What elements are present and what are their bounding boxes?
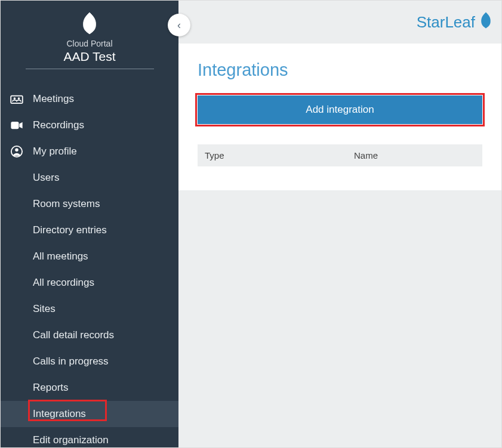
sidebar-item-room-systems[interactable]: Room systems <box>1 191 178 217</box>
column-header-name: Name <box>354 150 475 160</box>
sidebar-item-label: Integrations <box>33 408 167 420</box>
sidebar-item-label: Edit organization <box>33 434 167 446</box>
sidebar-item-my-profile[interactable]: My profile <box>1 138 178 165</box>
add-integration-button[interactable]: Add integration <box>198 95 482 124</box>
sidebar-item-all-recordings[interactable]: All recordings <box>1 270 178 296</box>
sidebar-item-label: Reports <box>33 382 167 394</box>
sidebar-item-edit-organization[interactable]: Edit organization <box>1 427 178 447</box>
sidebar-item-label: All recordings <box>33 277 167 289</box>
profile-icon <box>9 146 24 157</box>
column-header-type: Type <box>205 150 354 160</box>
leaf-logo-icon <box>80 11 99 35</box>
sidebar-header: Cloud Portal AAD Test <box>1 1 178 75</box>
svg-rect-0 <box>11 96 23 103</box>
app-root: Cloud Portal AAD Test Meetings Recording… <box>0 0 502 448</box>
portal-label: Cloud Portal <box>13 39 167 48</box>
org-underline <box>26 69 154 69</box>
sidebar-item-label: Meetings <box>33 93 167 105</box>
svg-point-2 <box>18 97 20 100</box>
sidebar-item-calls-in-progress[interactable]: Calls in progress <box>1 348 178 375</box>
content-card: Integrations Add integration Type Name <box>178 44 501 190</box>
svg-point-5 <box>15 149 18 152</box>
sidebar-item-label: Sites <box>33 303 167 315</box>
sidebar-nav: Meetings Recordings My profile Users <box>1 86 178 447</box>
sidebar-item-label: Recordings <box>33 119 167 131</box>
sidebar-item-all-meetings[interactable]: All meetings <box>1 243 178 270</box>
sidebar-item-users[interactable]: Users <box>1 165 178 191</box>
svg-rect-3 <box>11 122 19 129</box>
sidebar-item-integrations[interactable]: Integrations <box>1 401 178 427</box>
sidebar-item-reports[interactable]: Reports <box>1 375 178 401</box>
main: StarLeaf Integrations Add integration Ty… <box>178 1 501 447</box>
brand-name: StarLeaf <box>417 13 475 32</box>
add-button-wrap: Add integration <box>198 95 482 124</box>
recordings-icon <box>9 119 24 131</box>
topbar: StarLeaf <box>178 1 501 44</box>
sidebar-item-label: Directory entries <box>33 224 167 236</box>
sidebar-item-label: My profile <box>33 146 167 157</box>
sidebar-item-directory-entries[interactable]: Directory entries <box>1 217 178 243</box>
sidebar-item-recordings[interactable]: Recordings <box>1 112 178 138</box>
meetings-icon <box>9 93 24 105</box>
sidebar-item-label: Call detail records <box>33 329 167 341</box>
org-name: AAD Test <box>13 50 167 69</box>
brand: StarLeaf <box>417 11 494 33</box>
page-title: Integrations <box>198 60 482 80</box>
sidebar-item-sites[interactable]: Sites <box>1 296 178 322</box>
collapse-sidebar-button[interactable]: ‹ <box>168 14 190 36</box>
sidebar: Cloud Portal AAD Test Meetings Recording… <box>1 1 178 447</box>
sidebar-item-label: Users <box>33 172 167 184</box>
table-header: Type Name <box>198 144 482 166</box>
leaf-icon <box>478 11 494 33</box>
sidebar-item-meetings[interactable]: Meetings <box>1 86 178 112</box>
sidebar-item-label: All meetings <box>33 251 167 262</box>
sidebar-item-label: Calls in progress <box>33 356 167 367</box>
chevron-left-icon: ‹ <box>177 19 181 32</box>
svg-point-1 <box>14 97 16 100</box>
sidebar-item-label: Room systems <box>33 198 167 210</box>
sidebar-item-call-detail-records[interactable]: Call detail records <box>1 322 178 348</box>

******************************

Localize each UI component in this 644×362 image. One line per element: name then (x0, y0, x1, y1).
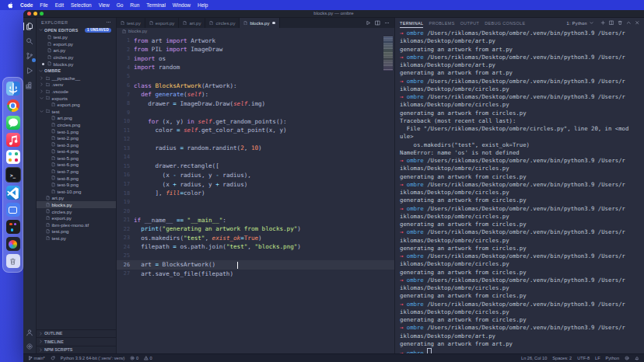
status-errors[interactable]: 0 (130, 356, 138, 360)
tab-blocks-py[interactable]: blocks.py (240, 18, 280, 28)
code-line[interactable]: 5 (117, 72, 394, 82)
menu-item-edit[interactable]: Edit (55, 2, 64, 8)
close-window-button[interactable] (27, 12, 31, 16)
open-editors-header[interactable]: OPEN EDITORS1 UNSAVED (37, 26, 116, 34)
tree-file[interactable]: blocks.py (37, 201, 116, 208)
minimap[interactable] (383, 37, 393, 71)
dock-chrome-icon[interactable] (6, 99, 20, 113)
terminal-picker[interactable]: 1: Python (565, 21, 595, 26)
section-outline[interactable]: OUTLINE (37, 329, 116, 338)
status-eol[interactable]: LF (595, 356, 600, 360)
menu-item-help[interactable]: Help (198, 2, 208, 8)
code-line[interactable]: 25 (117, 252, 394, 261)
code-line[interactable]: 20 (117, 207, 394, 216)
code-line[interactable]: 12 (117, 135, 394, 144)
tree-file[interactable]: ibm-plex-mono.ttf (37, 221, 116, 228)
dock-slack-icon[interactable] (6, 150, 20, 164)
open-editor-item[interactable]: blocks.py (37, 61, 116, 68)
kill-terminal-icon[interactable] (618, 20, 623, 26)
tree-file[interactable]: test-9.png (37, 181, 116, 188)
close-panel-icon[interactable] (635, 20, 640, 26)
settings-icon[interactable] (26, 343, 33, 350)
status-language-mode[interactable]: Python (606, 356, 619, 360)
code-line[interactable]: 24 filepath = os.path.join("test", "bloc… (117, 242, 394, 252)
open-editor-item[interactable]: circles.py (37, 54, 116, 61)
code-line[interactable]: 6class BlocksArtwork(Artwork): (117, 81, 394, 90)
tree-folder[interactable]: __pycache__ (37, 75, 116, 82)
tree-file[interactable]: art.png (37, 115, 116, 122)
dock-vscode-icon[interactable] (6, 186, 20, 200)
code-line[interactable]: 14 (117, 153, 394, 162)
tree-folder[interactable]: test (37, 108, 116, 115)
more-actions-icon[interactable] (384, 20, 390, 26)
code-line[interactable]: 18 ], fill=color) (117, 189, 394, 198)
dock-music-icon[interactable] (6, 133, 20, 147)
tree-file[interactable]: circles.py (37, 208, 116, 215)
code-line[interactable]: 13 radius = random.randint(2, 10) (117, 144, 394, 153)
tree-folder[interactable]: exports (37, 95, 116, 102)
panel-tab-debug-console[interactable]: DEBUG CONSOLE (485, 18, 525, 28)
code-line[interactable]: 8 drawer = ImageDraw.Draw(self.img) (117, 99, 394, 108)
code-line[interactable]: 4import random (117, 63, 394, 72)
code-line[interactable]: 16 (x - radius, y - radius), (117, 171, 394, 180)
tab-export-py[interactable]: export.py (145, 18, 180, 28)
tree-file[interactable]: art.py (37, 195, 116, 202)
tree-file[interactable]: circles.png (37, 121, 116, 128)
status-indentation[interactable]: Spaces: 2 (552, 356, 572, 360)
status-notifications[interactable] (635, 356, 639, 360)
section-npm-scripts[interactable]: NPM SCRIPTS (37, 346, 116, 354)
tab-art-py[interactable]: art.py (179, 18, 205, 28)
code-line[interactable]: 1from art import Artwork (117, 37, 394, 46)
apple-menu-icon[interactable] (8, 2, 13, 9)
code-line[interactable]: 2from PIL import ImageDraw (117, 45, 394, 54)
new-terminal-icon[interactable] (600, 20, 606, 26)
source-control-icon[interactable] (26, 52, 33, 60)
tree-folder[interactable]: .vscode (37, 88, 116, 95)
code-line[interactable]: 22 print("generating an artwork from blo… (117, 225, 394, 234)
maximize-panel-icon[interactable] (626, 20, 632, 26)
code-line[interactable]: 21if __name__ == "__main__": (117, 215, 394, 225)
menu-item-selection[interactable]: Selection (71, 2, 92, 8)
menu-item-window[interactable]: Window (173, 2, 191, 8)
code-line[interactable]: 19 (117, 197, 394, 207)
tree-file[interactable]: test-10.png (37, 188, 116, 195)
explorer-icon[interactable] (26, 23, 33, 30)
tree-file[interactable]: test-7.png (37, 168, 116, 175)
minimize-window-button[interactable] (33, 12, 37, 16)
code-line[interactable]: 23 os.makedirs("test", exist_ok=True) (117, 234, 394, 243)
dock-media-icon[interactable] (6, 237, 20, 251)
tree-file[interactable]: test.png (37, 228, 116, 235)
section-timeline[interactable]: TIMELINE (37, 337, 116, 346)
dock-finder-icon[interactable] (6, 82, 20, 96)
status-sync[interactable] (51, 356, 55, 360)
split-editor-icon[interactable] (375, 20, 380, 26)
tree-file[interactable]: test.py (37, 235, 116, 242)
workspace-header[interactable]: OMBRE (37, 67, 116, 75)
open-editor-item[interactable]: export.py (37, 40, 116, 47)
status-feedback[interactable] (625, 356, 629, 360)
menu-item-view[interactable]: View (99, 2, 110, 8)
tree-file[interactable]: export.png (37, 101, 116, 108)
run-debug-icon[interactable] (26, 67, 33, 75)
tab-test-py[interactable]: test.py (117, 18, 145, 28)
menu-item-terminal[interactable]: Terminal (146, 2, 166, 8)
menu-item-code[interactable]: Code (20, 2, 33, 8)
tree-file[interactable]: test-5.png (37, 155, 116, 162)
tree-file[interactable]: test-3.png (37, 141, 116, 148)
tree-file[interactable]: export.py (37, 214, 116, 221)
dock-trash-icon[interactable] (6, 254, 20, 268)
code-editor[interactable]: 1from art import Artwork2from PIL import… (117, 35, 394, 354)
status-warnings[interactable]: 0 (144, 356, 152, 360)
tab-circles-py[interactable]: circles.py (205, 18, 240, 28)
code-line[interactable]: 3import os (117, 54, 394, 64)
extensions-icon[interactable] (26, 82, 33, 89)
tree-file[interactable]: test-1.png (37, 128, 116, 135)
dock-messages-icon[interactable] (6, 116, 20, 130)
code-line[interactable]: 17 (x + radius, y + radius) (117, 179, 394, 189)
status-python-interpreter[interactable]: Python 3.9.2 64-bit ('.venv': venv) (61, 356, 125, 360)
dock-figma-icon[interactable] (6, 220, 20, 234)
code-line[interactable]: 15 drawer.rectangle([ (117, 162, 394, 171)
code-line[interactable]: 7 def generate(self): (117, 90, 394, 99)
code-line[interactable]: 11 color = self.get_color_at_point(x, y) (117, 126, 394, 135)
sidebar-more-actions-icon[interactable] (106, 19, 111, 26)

******************************

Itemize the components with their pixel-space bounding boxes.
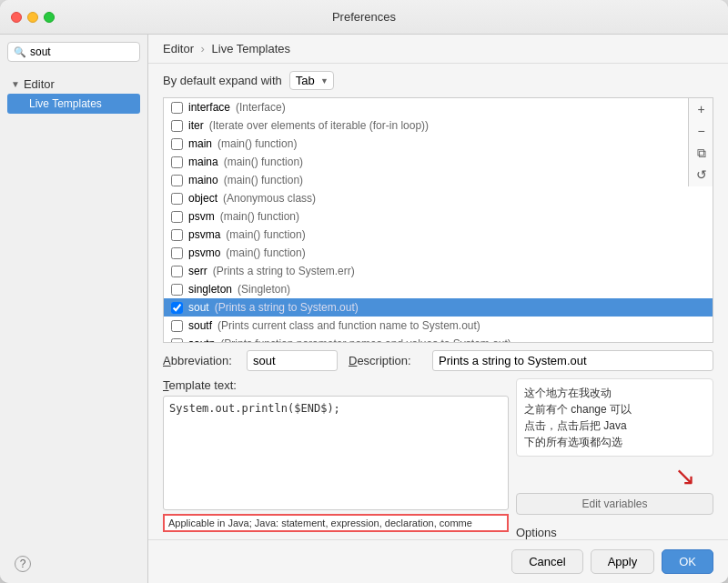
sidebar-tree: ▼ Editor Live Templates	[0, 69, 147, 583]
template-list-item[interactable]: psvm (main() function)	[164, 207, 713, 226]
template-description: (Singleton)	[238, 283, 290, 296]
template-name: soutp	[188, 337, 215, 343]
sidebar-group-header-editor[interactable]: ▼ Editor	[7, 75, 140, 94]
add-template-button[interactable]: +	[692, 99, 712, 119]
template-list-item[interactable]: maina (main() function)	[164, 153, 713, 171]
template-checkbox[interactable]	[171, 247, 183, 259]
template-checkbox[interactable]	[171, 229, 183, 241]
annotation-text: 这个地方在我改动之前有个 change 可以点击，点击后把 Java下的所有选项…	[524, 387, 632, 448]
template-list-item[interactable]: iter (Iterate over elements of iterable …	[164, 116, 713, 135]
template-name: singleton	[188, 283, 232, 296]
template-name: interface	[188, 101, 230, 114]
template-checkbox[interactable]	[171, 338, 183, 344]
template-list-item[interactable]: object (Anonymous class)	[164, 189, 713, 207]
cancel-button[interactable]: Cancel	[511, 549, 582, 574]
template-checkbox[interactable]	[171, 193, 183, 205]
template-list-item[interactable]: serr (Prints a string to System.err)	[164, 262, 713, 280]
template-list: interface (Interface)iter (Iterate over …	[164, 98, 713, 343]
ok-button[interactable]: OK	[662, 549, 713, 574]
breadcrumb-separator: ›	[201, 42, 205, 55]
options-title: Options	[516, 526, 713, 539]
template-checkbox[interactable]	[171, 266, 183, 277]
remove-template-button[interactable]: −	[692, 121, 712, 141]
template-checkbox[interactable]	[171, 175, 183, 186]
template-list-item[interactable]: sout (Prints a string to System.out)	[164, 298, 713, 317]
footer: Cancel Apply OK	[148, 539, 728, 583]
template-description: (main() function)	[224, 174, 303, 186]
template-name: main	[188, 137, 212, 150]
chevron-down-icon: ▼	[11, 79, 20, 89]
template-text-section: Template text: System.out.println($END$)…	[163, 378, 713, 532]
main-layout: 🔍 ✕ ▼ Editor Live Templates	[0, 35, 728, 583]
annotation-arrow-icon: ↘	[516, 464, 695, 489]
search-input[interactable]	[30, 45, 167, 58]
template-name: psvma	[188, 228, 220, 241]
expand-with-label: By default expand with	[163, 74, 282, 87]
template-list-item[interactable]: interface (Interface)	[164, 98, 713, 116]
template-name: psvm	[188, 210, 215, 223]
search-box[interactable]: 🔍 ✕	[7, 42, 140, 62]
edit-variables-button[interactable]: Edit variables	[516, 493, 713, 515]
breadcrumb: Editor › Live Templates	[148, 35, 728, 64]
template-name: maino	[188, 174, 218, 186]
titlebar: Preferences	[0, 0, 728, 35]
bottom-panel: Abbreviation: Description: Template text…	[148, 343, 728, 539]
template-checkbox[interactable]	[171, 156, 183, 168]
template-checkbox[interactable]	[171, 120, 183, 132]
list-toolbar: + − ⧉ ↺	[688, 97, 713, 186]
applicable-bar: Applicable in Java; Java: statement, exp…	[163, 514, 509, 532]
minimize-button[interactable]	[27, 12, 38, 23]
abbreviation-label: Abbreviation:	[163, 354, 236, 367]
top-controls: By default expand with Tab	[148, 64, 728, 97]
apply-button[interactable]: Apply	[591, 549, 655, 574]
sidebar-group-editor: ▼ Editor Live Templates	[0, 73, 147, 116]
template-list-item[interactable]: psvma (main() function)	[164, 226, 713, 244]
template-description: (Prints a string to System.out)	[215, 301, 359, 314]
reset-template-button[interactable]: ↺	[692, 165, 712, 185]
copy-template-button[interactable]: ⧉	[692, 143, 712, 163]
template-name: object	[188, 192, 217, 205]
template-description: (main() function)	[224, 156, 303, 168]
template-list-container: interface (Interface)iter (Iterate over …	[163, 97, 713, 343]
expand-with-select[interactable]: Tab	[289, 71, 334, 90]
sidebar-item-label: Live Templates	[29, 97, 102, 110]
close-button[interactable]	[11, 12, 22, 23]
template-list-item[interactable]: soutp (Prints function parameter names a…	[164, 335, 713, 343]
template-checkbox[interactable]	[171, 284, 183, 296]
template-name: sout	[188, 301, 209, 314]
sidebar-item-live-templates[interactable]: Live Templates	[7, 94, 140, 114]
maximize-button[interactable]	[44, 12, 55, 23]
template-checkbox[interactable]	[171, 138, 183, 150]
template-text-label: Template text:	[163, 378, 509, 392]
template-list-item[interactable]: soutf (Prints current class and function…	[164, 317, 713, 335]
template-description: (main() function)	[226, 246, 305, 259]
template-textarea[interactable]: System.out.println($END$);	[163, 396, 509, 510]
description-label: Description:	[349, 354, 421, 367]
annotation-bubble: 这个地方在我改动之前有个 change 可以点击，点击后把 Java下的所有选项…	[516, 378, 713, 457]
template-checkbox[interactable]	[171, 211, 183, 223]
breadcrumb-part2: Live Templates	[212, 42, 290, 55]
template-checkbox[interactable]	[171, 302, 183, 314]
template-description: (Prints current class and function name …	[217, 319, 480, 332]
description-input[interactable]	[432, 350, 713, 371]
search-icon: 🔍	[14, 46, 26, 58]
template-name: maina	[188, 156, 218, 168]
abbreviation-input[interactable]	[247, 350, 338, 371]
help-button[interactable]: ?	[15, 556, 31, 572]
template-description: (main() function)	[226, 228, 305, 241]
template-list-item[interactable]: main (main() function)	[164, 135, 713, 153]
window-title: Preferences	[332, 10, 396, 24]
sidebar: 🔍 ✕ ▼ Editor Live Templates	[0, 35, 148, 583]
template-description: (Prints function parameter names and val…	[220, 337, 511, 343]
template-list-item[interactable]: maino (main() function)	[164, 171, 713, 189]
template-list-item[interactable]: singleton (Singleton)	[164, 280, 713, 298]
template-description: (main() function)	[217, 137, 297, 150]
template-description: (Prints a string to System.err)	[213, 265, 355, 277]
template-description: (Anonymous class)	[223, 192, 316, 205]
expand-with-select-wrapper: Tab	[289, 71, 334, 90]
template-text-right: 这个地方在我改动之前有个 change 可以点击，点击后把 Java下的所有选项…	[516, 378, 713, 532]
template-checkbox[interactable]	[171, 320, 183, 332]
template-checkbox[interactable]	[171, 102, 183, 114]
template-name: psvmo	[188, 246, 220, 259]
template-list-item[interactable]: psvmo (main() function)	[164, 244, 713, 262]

******************************

→ **PROBLEM STATEMENT**: Report each line of the records that holds the word "circles".

→ **TASK OUTPUT**:
open-editor-item[interactable]: circles.py (37, 54, 116, 61)
tree-file[interactable]: circles.py (37, 208, 116, 215)
tree-file[interactable]: circles.png (37, 121, 116, 128)
tab-circles-py[interactable]: circles.py (205, 18, 240, 28)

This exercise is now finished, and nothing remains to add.